Rate Limiting and Caching

Rate limiting protects your API from abuse and overload. Caching reduces repeated computation. Both are essential for production APIs under real-world load.

Learning Focus

By the end of this lesson you can: implement Redis-backed rate limiting as a dependency, cache expensive query results with a TTL, and invalidate cache on updates.

Redis Rate Limiting Dependency

install-redis-deps.sh
pip install redis[asyncio] hiredis

app/dependencies/rate_limit.py
import time
import redis.asyncio as aioredis
from fastapi import Request, HTTPException, Depends
from app.core.config import settings

redis_client = aioredis.from_url(settings.REDIS_URL, decode_responses=True)

async def rate_limit(
    request: Request,
    limit: int = 100,
    window: int = 60,
) -> None:
    """
    Sliding window rate limiter: `limit` requests per `window` seconds per IP.
    """
    client_ip = request.client.host
    key = f"rate:{client_ip}:{int(time.time()) // window}"
    count = await redis_client.incr(key)
    if count == 1:
        await redis_client.expire(key, window)
    if count > limit:
        raise HTTPException(
            status_code=429,
            detail=f"Rate limit exceeded: {limit} requests per {window}s",
            headers={"Retry-After": str(window)},
        )

Tiered Rate Limits

app/dependencies/rate_limit.py
def make_rate_limiter(limit: int, window: int = 60):
    async def _limiter(request: Request) -> None:
        await rate_limit(request, limit=limit, window=window)
    return Depends(_limiter)

# Usage:
PublicLimit = make_rate_limiter(20)      # 20 req/min for public
AuthLimit = make_rate_limiter(200)       # 200 req/min for authenticated
AdminLimit = make_rate_limiter(1000)     # 1000 req/min for admin

app/routers/public.py
@router.get("/search", dependencies=[PublicLimit])
async def public_search(q: str) -> dict:
    ...

Response Caching with Redis

app/cache/redis_cache.py
import json
from functools import wraps
from typing import Any, Callable
import redis.asyncio as aioredis
from app.core.config import settings

redis_client = aioredis.from_url(settings.REDIS_URL, decode_responses=True)

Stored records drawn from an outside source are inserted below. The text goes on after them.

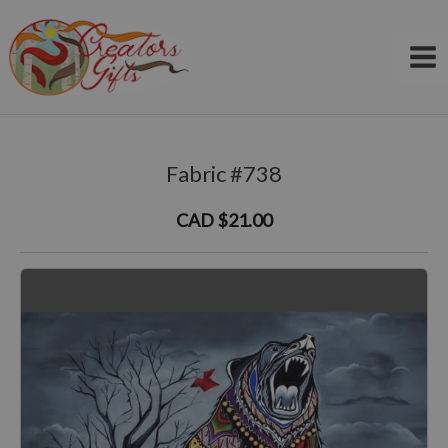
Skip
to
content
Fabric #738
CAD $21.00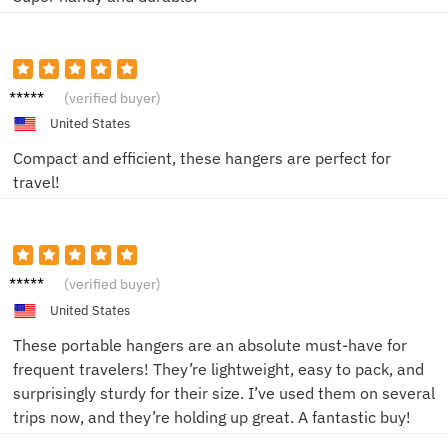
Alex
(verified buyer)
United States
Compact and efficient, these hangers are perfect for
travel!
Jordan
(verified buyer)
United States
These portable hangers are an absolute must-have for
frequent travelers! They’re lightweight, easy to pack, and
surprisingly sturdy for their size. I’ve used them on several
trips now, and they’re holding up great. A fantastic buy!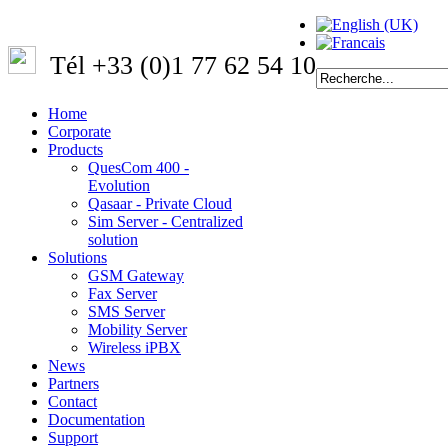
Tél +33 (0)1 77 62 54 10
Home
Corporate
Products
QuesCom 400 -
Evolution
Qasaar - Private Cloud
Sim Server - Centralized
solution
Solutions
GSM Gateway
Fax Server
SMS Server
Mobility Server
Wireless iPBX
News
Partners
Contact
Documentation
Support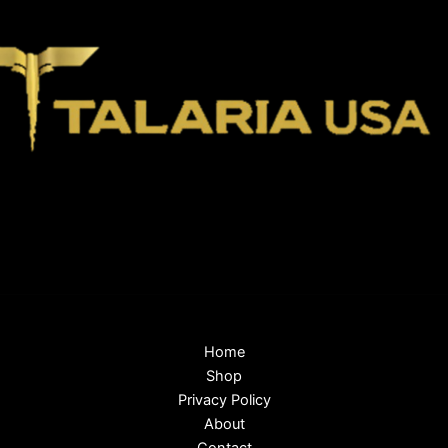
Home
Shop
Privacy Policy
About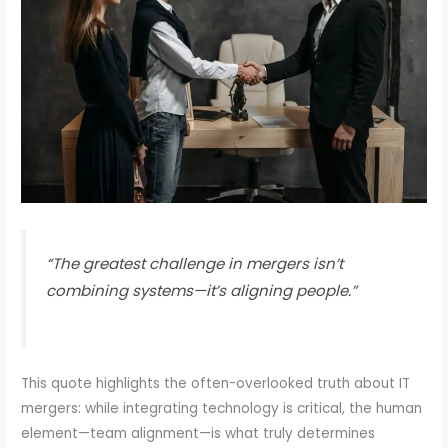
“The greatest challenge in mergers isn’t
combining systems—it’s aligning people.”
This quote highlights the often-overlooked truth about IT
mergers: while integrating technology is critical, the human
element—team alignment—is what truly determines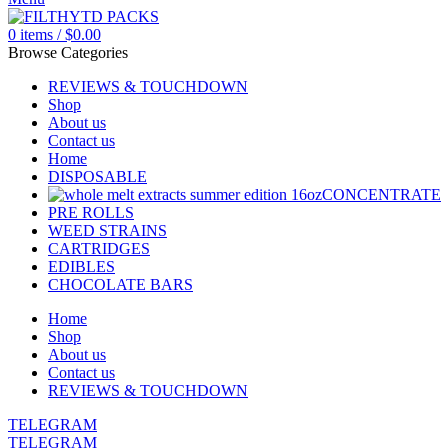
0
items
/
$
0.00
Browse Categories
REVIEWS & TOUCHDOWN
Shop
About us
Contact us
Home
DISPOSABLE
CONCENTRATE
PRE ROLLS
WEED STRAINS
CARTRIDGES
EDIBLES
CHOCOLATE BARS
Home
Shop
About us
Contact us
REVIEWS & TOUCHDOWN
TELEGRAM
TELEGRAM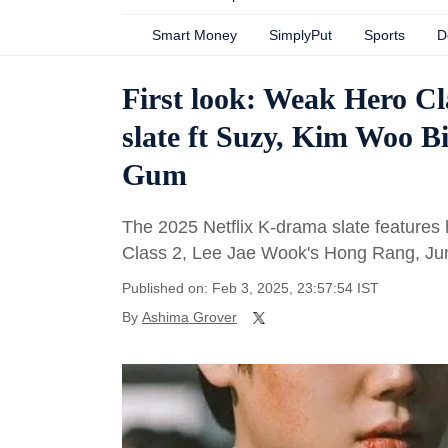
Smart Money
SimplyPut
Sports
D
First look: Weak Hero C
slate ft Suzy, Kim Woo B
Gum
The 2025 Netflix K-drama slate features h
Class 2, Lee Jae Wook's Hong Rang, Ju
Published on: Feb 3, 2025, 23:57:54 IST
By
Ashima Grover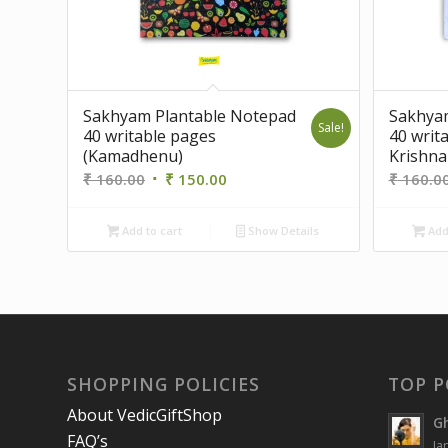
Sakhyam Plantable Notepad
Sakhya
Sale!
40 writable pages
40 writ
(Kamadhenu)
Krishna
Original
Current
₹
160.00
₹
150.00
₹
160.0
price
price
was:
is:
Add to cart
Show Details
Add 
₹ 160.00.
₹ 150.00.
SHOPPING POLICIES
TOP P
About VedicGiftShop
Gh
FAQ’s
Ja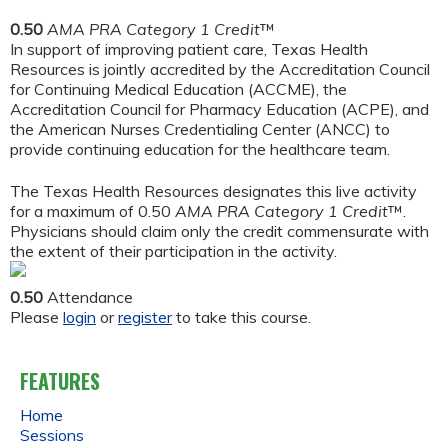
0.50
AMA PRA Category 1 Credit
™
In support of improving patient care, Texas Health
Resources is jointly accredited by the Accreditation Council
for Continuing Medical Education (ACCME), the
Accreditation Council for Pharmacy Education (ACPE), and
the American Nurses Credentialing Center (ANCC) to
provide continuing education for the healthcare team.
The Texas Health Resources designates this live activity
for a maximum of 0.50
AMA PRA Category 1 Credit
™.
Physicians should claim only the credit commensurate with
the extent of their participation in the activity.
0.50
Attendance
Please
login
or
register
to take this course.
FEATURES
Home
Sessions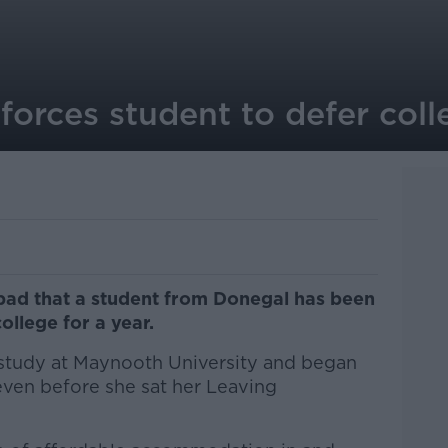
 forces student to defer col
o bad that a student from Donegal has been
college for a year.
 study at Maynooth University and began
ven before she sat her Leaving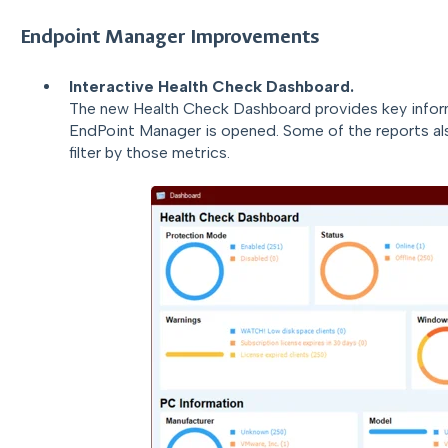
Endpoint Manager Improvements
Interactive Health Check Dashboard.
The new Health Check Dashboard provides key inform
EndPoint Manager is opened. Some of the reports als
filter by those metrics.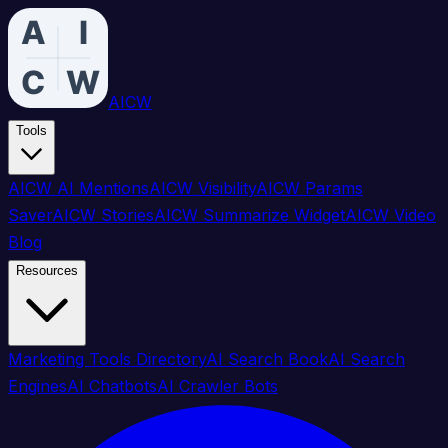
AICW
Tools
AICW AI Mentions
AICW Visibility
AICW Params
Saver
AICW Stories
AICW Summarize Widget
AICW Video
Blog
Resources
Marketing Tools Directory
AI Search Book
AI Search
Engines
AI Chatbots
AI Crawler Bots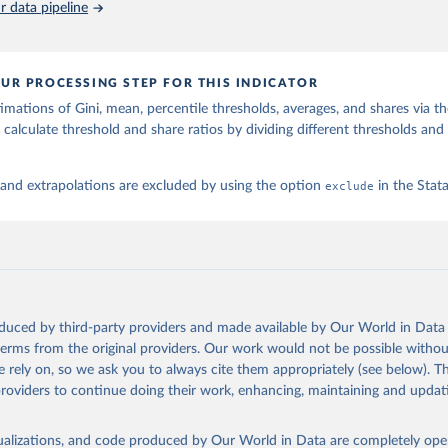
 data pipeline
UR PROCESSING STEP FOR THIS INDICATOR
imations of Gini, mean, percentile thresholds, averages, and shares via t
 calculate threshold and share ratios by dividing different thresholds and 
 and extrapolations are excluded by using the option
exclude
in the Sta
oduced by third-party providers and made available by Our World in Data 
 terms from the original providers. Our work would not be possible withou
 rely on, so we ask you to always cite them appropriately (see below). Thi
providers to continue doing their work, enhancing, maintaining and updat
isualizations, and code produced by Our World in Data are completely op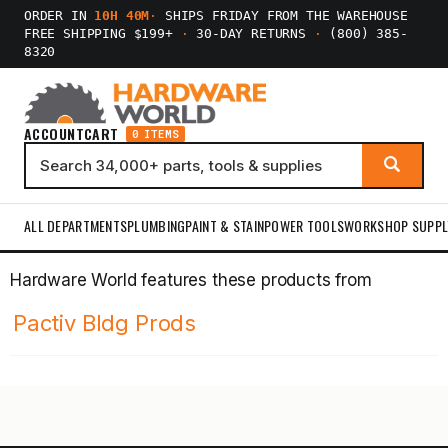
ORDER IN
10H 40M
·
SHIPS FRIDAY FROM THE WAREHOUSE
FREE SHIPPING $199+
·
30-DAY RETURNS
·
(800) 385-
8320
ACCOUNT
CART
0 ITEMS
ALL DEPARTMENTS
PLUMBING
PAINT & STAIN
POWER TOOLS
WORKSHOP SUPPL
Hardware World features these products from
Pactiv Bldg Prods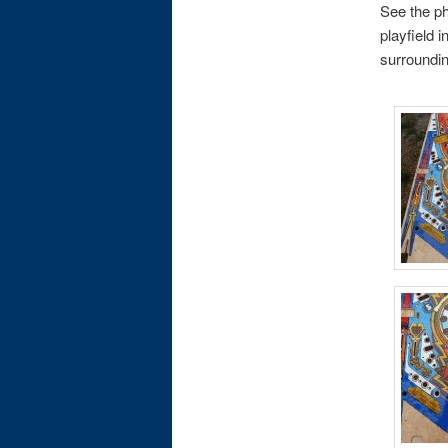
See the ph
playfield 
surrounding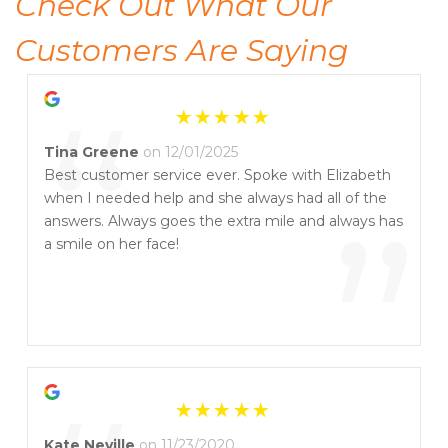
Check Out What Our 
Customers Are Saying
“
Tina Greene
on 12/01/2025
Best customer service ever. Spoke with Elizabeth
when I needed help and she always had all of the
”
answers. Always goes the extra mile and always has
a smile on her face!
Kate Neville
on 11/23/2020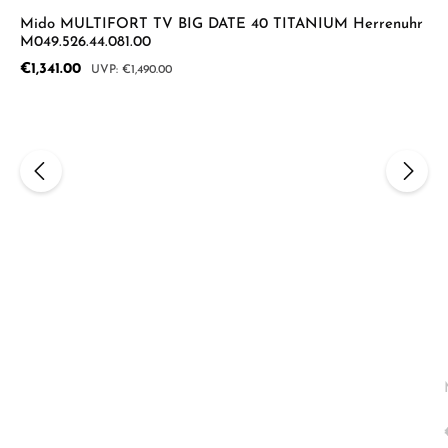
Mido MULTIFORT TV BIG DATE 40 TITANIUM Herrenuhr
M049.526.44.081.00
Sale price:
€1,341.00
Regular price:
€1,490.00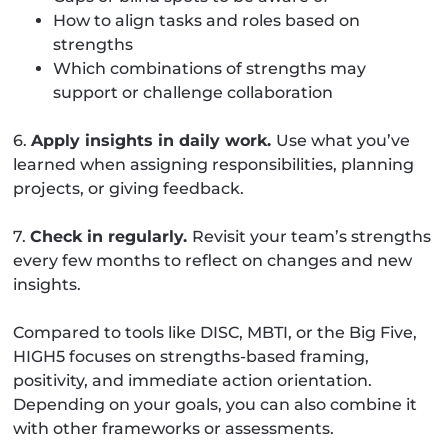
How to align tasks and roles based on
strengths
Which combinations of strengths may
support or challenge collaboration
6.
Apply insights in daily work.
Use what you’ve
learned when assigning responsibilities, planning
projects, or giving feedback.
7.
Check in regularly.
Revisit your team’s strengths
every few months to reflect on changes and new
insights.
Compared to tools like DISC, MBTI, or the Big Five,
HIGH5 focuses on strengths-based framing,
positivity, and immediate action orientation.
Depending on your goals, you can also combine it
with other frameworks or assessments.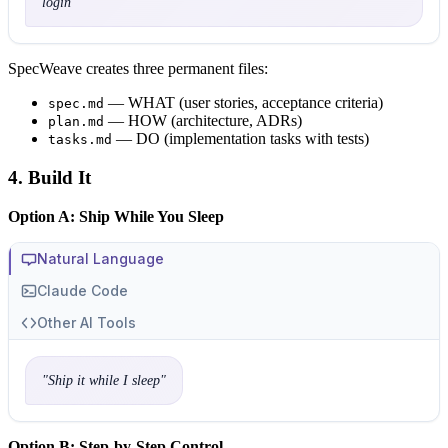
login
"
SpecWeave creates three permanent files:
— WHAT (user stories, acceptance criteria)
spec.md
— HOW (architecture, ADRs)
plan.md
— DO (implementation tasks with tests)
tasks.md
4. Build It
Option A: Ship While You Sleep
Natural Language
Claude Code
Other AI Tools
"
Ship it while I sleep
"
Option B: Step-by-Step Control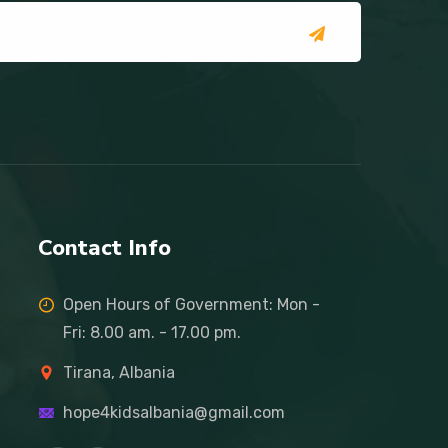
Contact Info
Open Hours of Government: Mon -
Fri: 8.00 am. - 17.00 pm.
Tirana, Albania
hope4kidsalbania@gmail.com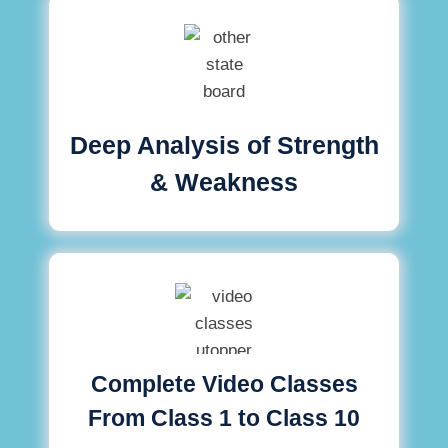
Deep Analysis of Strength
& Weakness
Complete Video Classes
From Class 1 to Class 10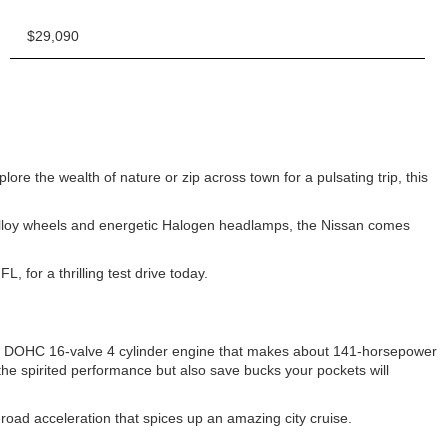
$29,090
e the wealth of nature or zip across town for a pulsating trip, this
m-alloy wheels and energetic Halogen headlamps, the Nissan comes
for a thrilling test drive today.
iter DOHC 16-valve 4 cylinder engine that makes about 141-horsepower
the spirited performance but also save bucks your pockets will
-road acceleration that spices up an amazing city cruise.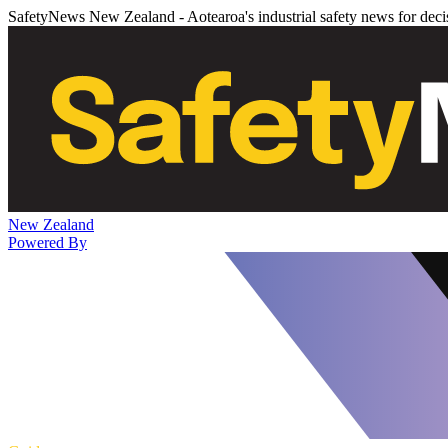
SafetyNews New Zealand - Aotearoa's industrial safety news for dec
New Zealand
Powered By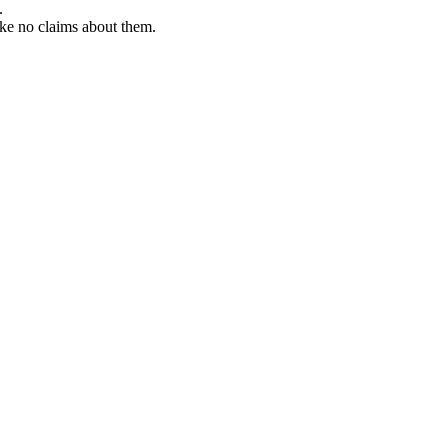
.
ke no claims about them.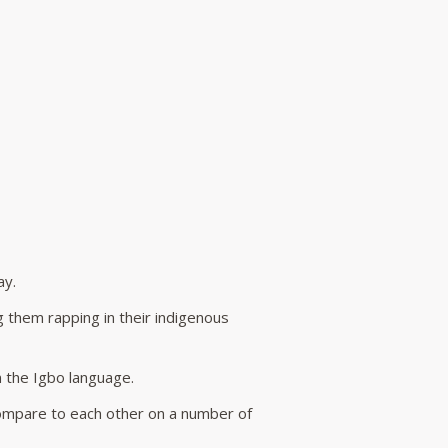
ay.
 them rapping in their indigenous
n the Igbo language.
ompare to each other on a number of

async def get_cached(key: str) -> Any | None:
    value = await redis_client.get(key)
    return json.loads(value) if value else None

async def set_cached(key: str, value: Any, ttl: int = 300) -> None:
    await redis_client.setex(key, ttl, json.dumps(value))

async def invalidate(key: str) -> None:
    await redis_client.delete(key)

async def invalidate_pattern(pattern: str) -> None:
    keys = await redis_client.keys(pattern)
    if keys:
        await redis_client.delete(*keys)

app/routers/products.py
from app.cache.redis_cache import get_cached, set_cached, invalidate_pattern

@router.get("/")
async def list_products(db: DBSession) -> list[dict]:
    cache_key = "products:all"
    cached = await get_cached(cache_key)
    if cached:
        return cached

    products = await product_crud.list(db)
    result = [ProductResponse.model_validate(p).model_dump() for p in products]
    await set_cached(cache_key, result, ttl=300)
    return result

@router.post("/", status_code=201)
async def create_product(body: ProductCreate, db: DBSession) -> dict:
    product = await product_crud.create(db, **body.model_dump())
    await invalidate_pattern("products:*")  # Invalidate list cache
    return ProductResponse.model_validate(product).model_dump()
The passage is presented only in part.